Preventing cancer from worsening
The new report is based on 1,873 ovarian cancer patients who had been assigned at random to three groups. One received chemotherapy treatments along with a placebo; one received Avastin (generically known as bevacizumab) along with chemotherapy at the start of their treatment, then received only chemotherapy for the rest of their treatment; the third group received Avastin along with chemotherapy for the entirety of their treatment. The patients did not know which treatment they were receiving; neither did the doctors treating them.
The researchers measured the blood levels of a marker called CA-125 to determine whether the patients' cancers were progressing. CA-125 levels are a very early marker of worsening cancer, Aghajanian said. Levels of CA-125 begin to rise before a growing cancer is visible on a CT scan.

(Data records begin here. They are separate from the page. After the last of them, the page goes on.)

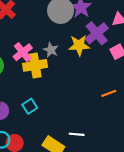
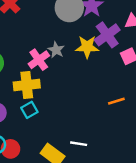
pink cross: (23, 52) -> (39, 60), moved
yellow cross: (35, 65) -> (27, 85), moved

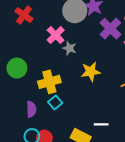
yellow star: (87, 47) -> (91, 72), moved
pink cross: (39, 60) -> (56, 35), moved

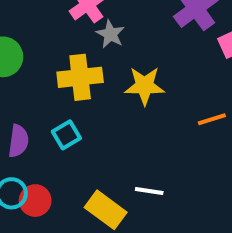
yellow cross: (49, 82) -> (80, 77), moved

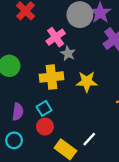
white line: (149, 191) -> (89, 139), turned -56
red circle: (35, 201) -> (45, 127), moved

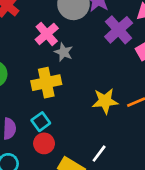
yellow star: (87, 82) -> (105, 101), moved

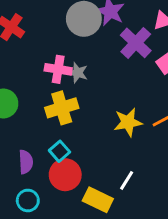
pink cross: (47, 34) -> (58, 69), moved, turned -35
red circle: (44, 143) -> (65, 175), size x1.4

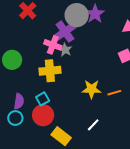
purple cross: (136, 43) -> (65, 32), moved
white line: (127, 180) -> (93, 125), moved
cyan circle: (28, 200) -> (15, 118), moved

"They used a very conservative method of measuring progression, so we can be certain that it's meaningful," Aghajanian said.
Whether Avastin could extend patients' lives is a tricky question to try to answer with studies, Aghajanian said. At the end of this trial, for example, the patients and their doctors were told whether they had received Avastin or the placebo treatment, and it was entirely possible that those who had been on the placebo then received Avastin, she explained. Such a crossover in treatments after a study's conclusion would make it difficult to later determine whether patients who received a drug during a trial lived longer.
Avastin and breast cancer
There are important differences between the studies of Avastin as a treatment for breast cancer and the studies of its use for ovarian cancer, Aghajanian said.
In November the FDA revoked its approval of Avastin to treat breast cancer because studies showed that breast cancer patients treated with it did not live any longer, and faced significant risks of severe side effects such as small holes developing in the intestines. The drug had been cleared by the FDA in February 2008 under an "accelerated approval" process based on promising early studies, allowing Avastin to be used for breast cancer patients while Genentech did further research.
"There was not a consistent benefit seen in the breast cancer studies," Aghajanian said. By contrast, three studies of the drug's use in ovarian cancer showed a consistent benefit.
The safety of the drug as seen in the new study "was reassuring," Aghajanian said, as was the finding that patients taking the drug reported no difference in their quality of life from patients receiving the placebo.
The rate of patients who developed gastrointestinal perforations was twice as high among those who received Avastin as among those who received a placebo, but the rate was still under 3 percent.
Elevated was seen in more patients who received Avastin throughout the study than in those who received the drug only at the beginning or not at all.